* [WORK ORDER]:
Beginning with the line below that contains "Image attached. segment" and ending with the line that contains "Answer in <instances>...</instances>. Point", copy every line exactly. Copy nothing else.

* [Stored items from a collection]:
= Beginning of Section =
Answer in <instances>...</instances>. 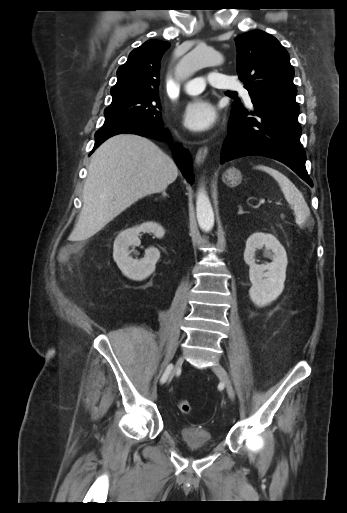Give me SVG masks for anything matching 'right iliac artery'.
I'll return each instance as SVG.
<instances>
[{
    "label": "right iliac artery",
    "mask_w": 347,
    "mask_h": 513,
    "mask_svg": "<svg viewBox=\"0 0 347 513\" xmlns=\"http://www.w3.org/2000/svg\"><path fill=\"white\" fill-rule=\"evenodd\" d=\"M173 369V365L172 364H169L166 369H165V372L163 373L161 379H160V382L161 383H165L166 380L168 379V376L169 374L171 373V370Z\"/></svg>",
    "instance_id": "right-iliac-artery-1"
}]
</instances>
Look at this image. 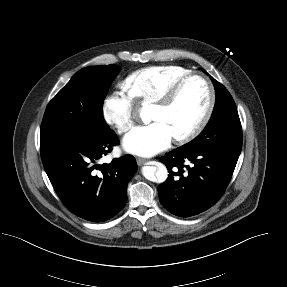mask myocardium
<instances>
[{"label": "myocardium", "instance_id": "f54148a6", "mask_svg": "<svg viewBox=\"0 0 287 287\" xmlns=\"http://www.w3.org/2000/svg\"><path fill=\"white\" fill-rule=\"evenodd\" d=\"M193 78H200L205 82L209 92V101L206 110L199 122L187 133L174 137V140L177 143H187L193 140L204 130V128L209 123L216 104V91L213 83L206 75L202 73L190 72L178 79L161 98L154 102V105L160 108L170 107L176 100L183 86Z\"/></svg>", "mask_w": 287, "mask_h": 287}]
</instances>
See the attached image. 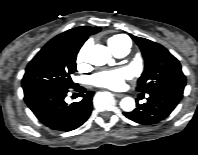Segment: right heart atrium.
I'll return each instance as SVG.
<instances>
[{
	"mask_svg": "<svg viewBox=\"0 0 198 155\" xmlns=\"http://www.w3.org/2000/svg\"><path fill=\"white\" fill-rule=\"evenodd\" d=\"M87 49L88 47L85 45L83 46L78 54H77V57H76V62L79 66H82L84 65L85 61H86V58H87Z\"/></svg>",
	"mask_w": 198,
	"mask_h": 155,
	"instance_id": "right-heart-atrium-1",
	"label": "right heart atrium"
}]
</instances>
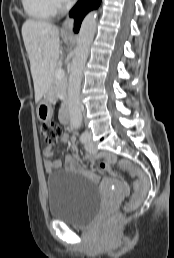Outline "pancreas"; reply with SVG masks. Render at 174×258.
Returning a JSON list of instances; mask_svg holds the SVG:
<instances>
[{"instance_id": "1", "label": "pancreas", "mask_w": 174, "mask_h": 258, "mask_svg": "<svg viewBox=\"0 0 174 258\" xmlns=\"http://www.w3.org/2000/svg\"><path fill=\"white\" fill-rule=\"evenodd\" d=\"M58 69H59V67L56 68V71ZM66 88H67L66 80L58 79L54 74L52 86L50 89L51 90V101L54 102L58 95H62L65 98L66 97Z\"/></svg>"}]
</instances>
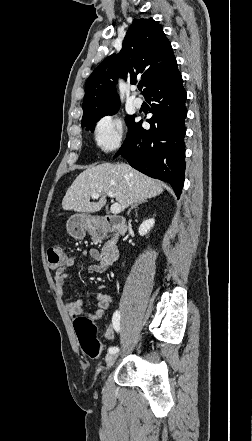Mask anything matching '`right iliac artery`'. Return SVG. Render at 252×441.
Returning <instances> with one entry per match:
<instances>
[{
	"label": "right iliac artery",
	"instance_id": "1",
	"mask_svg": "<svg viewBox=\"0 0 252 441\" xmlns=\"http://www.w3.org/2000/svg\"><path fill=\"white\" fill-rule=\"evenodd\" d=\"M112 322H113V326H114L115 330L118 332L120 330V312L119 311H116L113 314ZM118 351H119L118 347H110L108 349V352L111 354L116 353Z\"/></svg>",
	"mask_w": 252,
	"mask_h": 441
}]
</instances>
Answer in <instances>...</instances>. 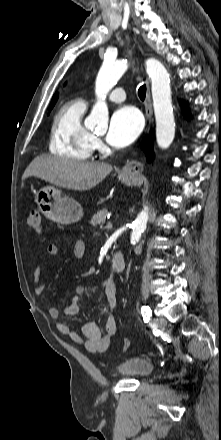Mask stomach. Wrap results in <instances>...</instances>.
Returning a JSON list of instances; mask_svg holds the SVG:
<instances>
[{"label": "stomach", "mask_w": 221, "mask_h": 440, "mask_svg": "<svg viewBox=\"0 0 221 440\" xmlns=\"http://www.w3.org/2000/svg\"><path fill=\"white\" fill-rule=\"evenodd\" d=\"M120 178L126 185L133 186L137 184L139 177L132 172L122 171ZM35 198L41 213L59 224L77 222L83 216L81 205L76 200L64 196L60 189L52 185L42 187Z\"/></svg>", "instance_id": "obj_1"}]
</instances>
= End of Section =
= Beginning of Section =
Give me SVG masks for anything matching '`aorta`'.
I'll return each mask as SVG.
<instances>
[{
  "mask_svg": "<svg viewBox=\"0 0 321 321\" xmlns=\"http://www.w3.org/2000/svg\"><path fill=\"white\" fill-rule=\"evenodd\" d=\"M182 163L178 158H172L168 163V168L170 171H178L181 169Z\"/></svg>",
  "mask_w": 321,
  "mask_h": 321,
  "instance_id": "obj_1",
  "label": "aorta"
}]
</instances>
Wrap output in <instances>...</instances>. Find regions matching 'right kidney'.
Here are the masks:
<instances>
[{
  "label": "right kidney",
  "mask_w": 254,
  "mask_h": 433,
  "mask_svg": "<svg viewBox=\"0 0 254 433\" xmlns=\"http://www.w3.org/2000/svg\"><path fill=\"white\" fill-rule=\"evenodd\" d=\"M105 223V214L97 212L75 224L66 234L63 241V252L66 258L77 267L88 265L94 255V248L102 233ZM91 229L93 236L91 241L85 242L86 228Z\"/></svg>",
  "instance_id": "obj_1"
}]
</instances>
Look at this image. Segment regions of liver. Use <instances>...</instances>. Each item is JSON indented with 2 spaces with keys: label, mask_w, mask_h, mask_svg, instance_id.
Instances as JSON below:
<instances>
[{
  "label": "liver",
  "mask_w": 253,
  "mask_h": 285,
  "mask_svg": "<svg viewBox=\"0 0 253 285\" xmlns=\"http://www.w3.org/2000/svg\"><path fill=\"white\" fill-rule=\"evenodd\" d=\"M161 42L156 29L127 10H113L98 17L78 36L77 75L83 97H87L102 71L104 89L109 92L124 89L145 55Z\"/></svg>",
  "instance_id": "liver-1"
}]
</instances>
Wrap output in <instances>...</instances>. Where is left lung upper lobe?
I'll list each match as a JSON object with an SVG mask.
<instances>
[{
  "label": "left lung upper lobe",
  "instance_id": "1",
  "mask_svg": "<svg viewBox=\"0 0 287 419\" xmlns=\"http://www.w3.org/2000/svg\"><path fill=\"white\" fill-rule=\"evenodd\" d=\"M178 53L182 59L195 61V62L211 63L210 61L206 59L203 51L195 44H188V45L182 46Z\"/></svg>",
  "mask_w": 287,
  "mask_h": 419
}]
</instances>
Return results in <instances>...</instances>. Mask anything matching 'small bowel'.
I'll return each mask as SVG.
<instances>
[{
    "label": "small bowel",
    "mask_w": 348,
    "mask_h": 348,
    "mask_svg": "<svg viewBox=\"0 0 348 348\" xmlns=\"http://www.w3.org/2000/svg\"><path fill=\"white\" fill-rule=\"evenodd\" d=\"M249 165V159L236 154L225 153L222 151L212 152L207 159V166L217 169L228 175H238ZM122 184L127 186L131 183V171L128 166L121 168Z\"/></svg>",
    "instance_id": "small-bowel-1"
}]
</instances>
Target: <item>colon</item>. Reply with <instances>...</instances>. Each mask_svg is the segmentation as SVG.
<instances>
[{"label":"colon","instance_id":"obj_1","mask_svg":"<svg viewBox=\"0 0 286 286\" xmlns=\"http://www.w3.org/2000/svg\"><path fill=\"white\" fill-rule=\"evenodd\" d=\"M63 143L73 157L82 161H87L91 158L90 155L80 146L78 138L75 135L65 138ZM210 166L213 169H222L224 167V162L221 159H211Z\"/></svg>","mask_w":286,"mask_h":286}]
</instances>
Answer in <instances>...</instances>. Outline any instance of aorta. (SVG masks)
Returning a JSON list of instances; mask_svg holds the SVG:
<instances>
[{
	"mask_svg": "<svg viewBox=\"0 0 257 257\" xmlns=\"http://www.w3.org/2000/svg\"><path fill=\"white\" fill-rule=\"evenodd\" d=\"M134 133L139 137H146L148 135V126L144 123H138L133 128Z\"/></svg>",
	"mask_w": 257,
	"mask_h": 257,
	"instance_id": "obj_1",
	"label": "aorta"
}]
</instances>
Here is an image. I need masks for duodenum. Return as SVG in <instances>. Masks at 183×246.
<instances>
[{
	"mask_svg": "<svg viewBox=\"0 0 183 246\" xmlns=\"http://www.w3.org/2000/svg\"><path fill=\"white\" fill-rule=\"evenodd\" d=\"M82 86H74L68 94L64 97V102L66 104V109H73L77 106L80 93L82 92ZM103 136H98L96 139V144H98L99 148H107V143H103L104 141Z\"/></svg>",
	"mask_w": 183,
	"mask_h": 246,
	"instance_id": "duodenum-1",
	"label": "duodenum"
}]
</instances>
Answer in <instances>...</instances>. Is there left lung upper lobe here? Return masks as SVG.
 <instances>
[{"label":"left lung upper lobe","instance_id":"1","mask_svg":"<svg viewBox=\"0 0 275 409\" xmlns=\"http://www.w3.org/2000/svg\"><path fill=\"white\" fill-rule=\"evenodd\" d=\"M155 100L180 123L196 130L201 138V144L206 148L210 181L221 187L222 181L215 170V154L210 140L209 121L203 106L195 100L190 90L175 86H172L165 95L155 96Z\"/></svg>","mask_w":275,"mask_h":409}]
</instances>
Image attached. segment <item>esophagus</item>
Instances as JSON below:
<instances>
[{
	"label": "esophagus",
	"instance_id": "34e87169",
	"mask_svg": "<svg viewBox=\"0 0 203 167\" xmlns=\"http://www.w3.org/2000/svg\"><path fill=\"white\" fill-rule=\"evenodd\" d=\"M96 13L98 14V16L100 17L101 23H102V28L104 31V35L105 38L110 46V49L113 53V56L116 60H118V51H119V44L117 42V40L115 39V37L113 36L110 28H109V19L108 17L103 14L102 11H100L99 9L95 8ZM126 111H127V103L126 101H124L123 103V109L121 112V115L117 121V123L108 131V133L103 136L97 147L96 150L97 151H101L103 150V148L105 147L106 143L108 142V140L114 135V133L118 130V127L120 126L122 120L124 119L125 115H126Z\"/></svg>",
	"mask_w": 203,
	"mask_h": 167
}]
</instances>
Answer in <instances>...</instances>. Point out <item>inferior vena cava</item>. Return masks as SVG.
= End of Section =
* [PROBLEM SOLUTION]:
Image attached. segment <item>esophagus</item>
Instances as JSON below:
<instances>
[{
	"label": "esophagus",
	"instance_id": "34e87169",
	"mask_svg": "<svg viewBox=\"0 0 203 167\" xmlns=\"http://www.w3.org/2000/svg\"><path fill=\"white\" fill-rule=\"evenodd\" d=\"M96 13L98 14V16L100 17L101 23H102V28L104 31V35L105 38L110 46V49L113 53V56L116 60H118V51H119V44L117 42V40L115 39V37L113 36L110 28H109V19L108 17L103 14L102 11H100L99 9L95 8ZM126 111H127V103L126 101H124L123 103V109L121 112V115L117 121V123L108 131V133L103 136L97 147L96 150L97 151H101L103 150V148L105 147L106 143L108 142V140L114 135V133L118 130V127L120 126L122 120L124 119L125 115H126Z\"/></svg>",
	"mask_w": 203,
	"mask_h": 167
}]
</instances>
Answer in <instances>...</instances>. Point out <item>inferior vena cava</item>. Return masks as SVG.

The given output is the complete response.